Violenza sulle donne Quaranta casi in un anno

25 Ottobre 2016

Il dato emerge dal convegno promosso dal sindacato di polizia Siap Il questore Terribile: «Oggi però siamo più forti per contrastare questi reati»

L’AQUILA. Sono quaranta i casi di violenza commessi contro le donne nel 2015 sull’intera provincia dell’Aquila. E per il 2016 non si prevedono grandi disallineamenti rispetto ai dati dell’anno precedente. Lo ha detto ieri il questore Alfonso Terribile, nel corso del convegno “Donne che amano troppo: No alla violenza sulle donne”, promosso dal Siap (sindacato di polizia), che si è svolto all’Auditorium del Parco del Castello.
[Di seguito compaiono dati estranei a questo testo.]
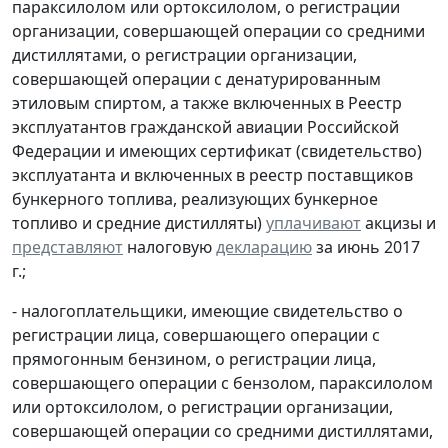
параксилолом или ортоксилолом, о регистрации
организации, совершающей операции со средними
дистиллятами, о регистрации организации,
совершающей операции с денатурированным
этиловым спиртом, а также включенных в Реестр
эксплуатантов гражданской авиации Российской
Федерации и имеющих сертификат (свидетельство)
эксплуатанта и включенных в реестр поставщиков
бункерного топлива, реализующих бункерное
топливо и средние дистилляты)
уплачивают
акцизы и
представляют
налоговую
декларацию
за июнь 2017
г.;
- налогоплательщики, имеющие свидетельство о
регистрации лица, совершающего операции с
прямогонным бензином, о регистрации лица,
совершающего операции с бензолом, параксилолом
или ортоксилолом, о регистрации организации,
совершающей операции со средними дистиллятами,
Era previsto l’intervento di Lucia Annibali, l’avvocatessa di Pesaro che tre anni fa fu sfigurata con l’acido solforico, ma la professionista ha dovuto rinunciare a essere presente nella platea dei relatori per impegni improvvisi con il ministro Boschi . «Il 70% delle donne uccise», ha esordito Alberto Ravanetti, segretario del Siap Abruzzo, riferendosi al dato nazionale, «in precedenza aveva presentato denuncia. Nel 2013 l’Onu ha puntato il dito contro l’Italia definendo il femminicidio come omicidio di Stato». Il questore Terribile ha rimarcato che «le forze di polizia sono in prima linea nel contrasto a questi reati odiosi. Oggi siamo più forti grazie a una normativa più incisiva che ha consentito alle forze di polizia e alla magistratura di contrastare un fenomeno che trae origine da ragioni culturali, nel rapporto tra uomo e donna. Credo anche che in questi anni la donna si sia evoluta molto più dell’uomo, e questo sicuramente costituisce un problema nella nostra società». Per il pubblico ministero Stefano Gallo, «rispetto al passato le donne si stanno abituando a denunciare, e quindi denunciando si espongono alla reazione. Noi siamo chiamati a tutelarle. Come istituzione, e come Stato, dobbiamo vincere determinate diffidenze, e anche cercare di cambiare un pochino la cultura degli uomini». Secondo la senatrice Elena Marinucci, presente tra il pubblico, «la legislazione attuale è più che sufficiente. Non sono favorevole», ha detto, «ad aumenti di pena che tanto poi non vengono applicati, ed è peggio. Le pene devono essere applicate seriamente, la carcerazione deve durare il tempo giusto. E poi c’è tutto un lavoro da fare fuori dalla legge, proprio come patto culturale. Rispetto al passato la situazione è stazionaria, è rimasta uguale, solo che adesso ci sono più sensibilità e attenzione». Tra i relatori anche Simona Giannangeli, Maria Vitoria Isidori, Michele Simolo, autore di “No violence”, il pm Roberta D’Avolio, Marco Fanfani, la senatrice Stefania Pezzopane e il segretario nazionale Siap, Giuseppe Tiani.